Work order: Copy every line below where the string "yang" is found.

Items from a dataset
>>>>>
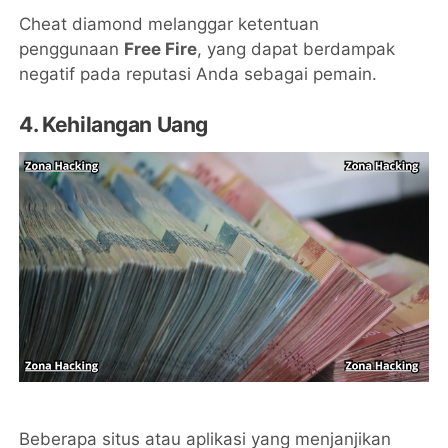
Cheat diamond melanggar ketentuan
penggunaan
Free Fire
, yang dapat berdampak
negatif pada reputasi Anda sebagai pemain.
4. Kehilangan Uang
Beberapa situs atau aplikasi yang menjanjikan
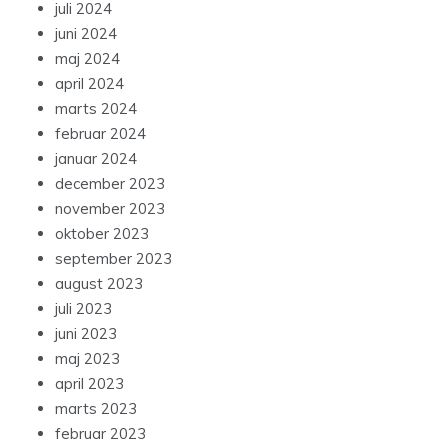
juli 2024
juni 2024
maj 2024
april 2024
marts 2024
februar 2024
januar 2024
december 2023
november 2023
oktober 2023
september 2023
august 2023
juli 2023
juni 2023
maj 2023
april 2023
marts 2023
februar 2023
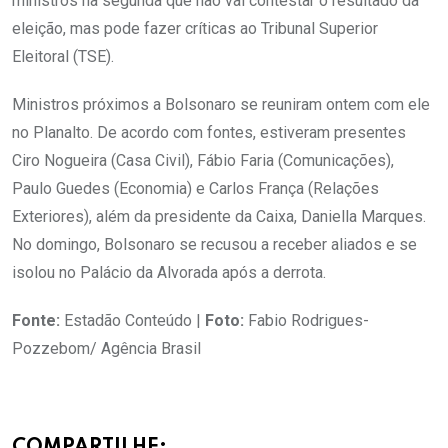
ministros na segunda que não vai contestar o resultado da
eleição, mas pode fazer críticas ao Tribunal Superior
Eleitoral (TSE).
Ministros próximos a Bolsonaro se reuniram ontem com ele
no Planalto. De acordo com fontes, estiveram presentes
Ciro Nogueira (Casa Civil), Fábio Faria (Comunicações),
Paulo Guedes (Economia) e Carlos França (Relações
Exteriores), além da presidente da Caixa, Daniella Marques.
No domingo, Bolsonaro se recusou a receber aliados e se
isolou no Palácio da Alvorada após a derrota.
Fonte:
Estadão Conteúdo |
Foto:
Fabio Rodrigues-
Pozzebom/ Agência Brasil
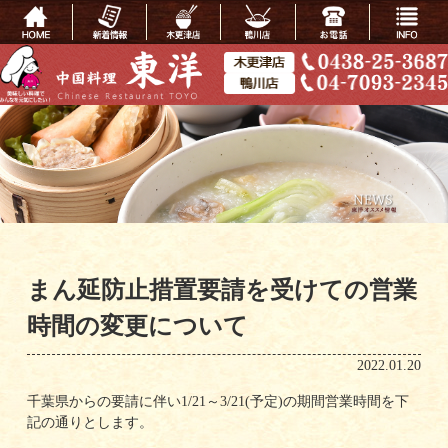
まん延防止措置要請を受けての営業
時間の変更について
2022.01.20
千葉県からの要請に伴い1/21～3/21(予定)の期間営業時間を下
記の通りとします。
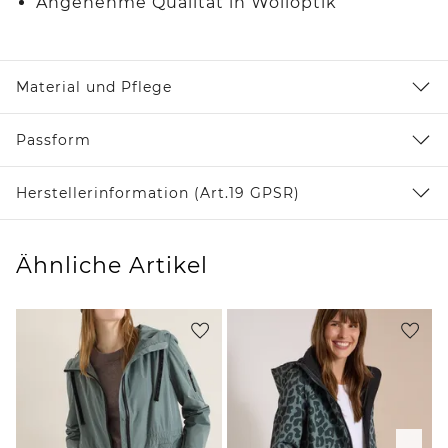
Angenehme Qualität in Wolloptik
Material und Pflege
Passform
Herstellerinformation (Art.19 GPSR)
Ähnliche Artikel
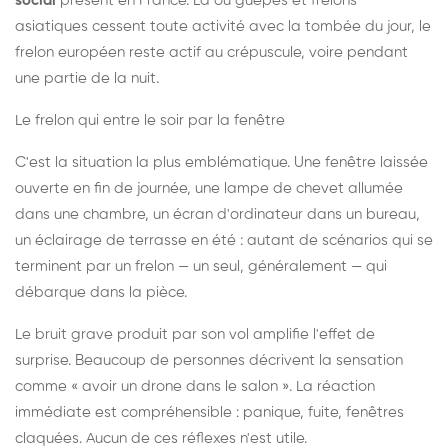
social
présent en France. Là où guêpes et frelons
asiatiques cessent toute activité avec la tombée du jour, le
frelon européen reste actif au crépuscule, voire pendant
une partie de la nuit.
Le frelon qui entre le soir par la fenêtre
C'est la situation la plus emblématique. Une fenêtre laissée
ouverte en fin de journée, une lampe de chevet allumée
dans une chambre, un écran d'ordinateur dans un bureau,
un éclairage de terrasse en été : autant de scénarios qui se
terminent par un frelon — un seul, généralement — qui
débarque dans la pièce.
Le bruit grave produit par son vol amplifie l'effet de
surprise. Beaucoup de personnes décrivent la sensation
comme « avoir un drone dans le salon ». La réaction
immédiate est compréhensible : panique, fuite, fenêtres
claquées. Aucun de ces réflexes n'est utile.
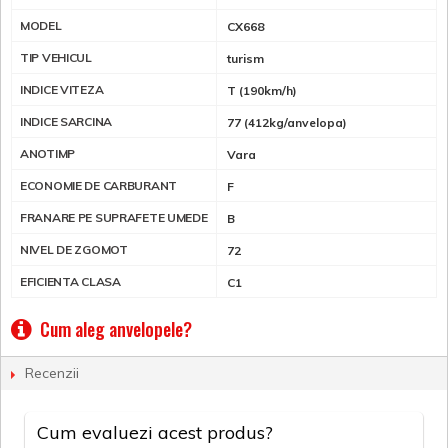
MODEL
CX668
TIP VEHICUL
turism
INDICE VITEZA
T (190km/h)
INDICE SARCINA
77 (412kg/anvelopa)
ANOTIMP
Vara
ECONOMIE DE CARBURANT
F
FRANARE PE SUPRAFETE UMEDE
B
NIVEL DE ZGOMOT
72
EFICIENTA CLASA
C1
Cum aleg anvelopele?
Recenzii
Cum evaluezi acest produs?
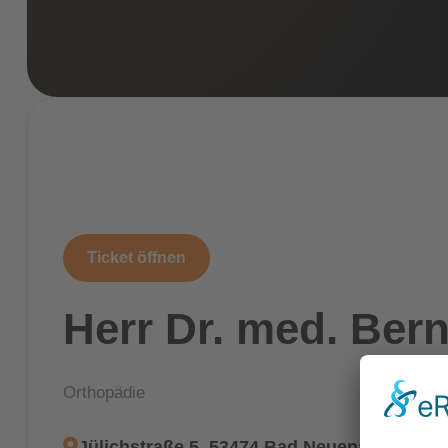
Ticket öffnen
Herr Dr. med. Ber
Orthopädie
Jülichstraße 5, 53474 Bad Neuenahr-Ahrwe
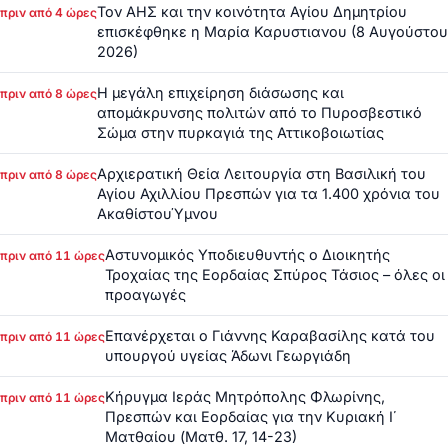
Τον ΑΗΣ και την κοινότητα Αγίου Δημητρίου
πριν από 4 ώρες
επισκέφθηκε η Μαρία Καρυστιανου (8 Αυγούστου
2026)
Η μεγάλη επιχείρηση διάσωσης και
πριν από 8 ώρες
απομάκρυνσης πολιτών από το Πυροσβεστικό
Σώμα στην πυρκαγιά της Αττικοβοιωτίας
Αρχιερατική Θεία Λειτουργία στη Βασιλική του
πριν από 8 ώρες
Αγίου Αχιλλίου Πρεσπών για τα 1.400 χρόνια του
ΑκαθίστουΎμνου
Αστυνομικός Υποδιευθυντής ο Διοικητής
πριν από 11 ώρες
Τροχαίας της Εορδαίας Σπύρος Τάσιος – όλες οι
προαγωγές
Επανέρχεται ο Γιάννης Καραβασίλης κατά του
πριν από 11 ώρες
υπουργού υγείας Άδωνι Γεωργιάδη
Κήρυγμα Ιεράς Μητρόπολης Φλωρίνης,
πριν από 11 ώρες
Πρεσπών και Εορδαίας για την Κυριακή Ι΄
Ματθαίου (Ματθ. 17, 14-23)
<<<<<
Solved problem:
, yang dapat berdampak
Beberapa situs atau aplikasi yang menjanjikan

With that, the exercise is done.